= REQUIRED WORK =
Collect all lines below with the string "economic".

= TASK INPUTS =
* * * * * * *
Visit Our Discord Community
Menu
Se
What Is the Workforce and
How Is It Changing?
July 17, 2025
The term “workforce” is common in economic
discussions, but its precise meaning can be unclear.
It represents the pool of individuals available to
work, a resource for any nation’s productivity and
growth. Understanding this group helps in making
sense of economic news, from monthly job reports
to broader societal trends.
* * * * * * *
= SOLVED EXERCISE =
The term “workforce” is common in economic
sense of economic news, from monthly job reports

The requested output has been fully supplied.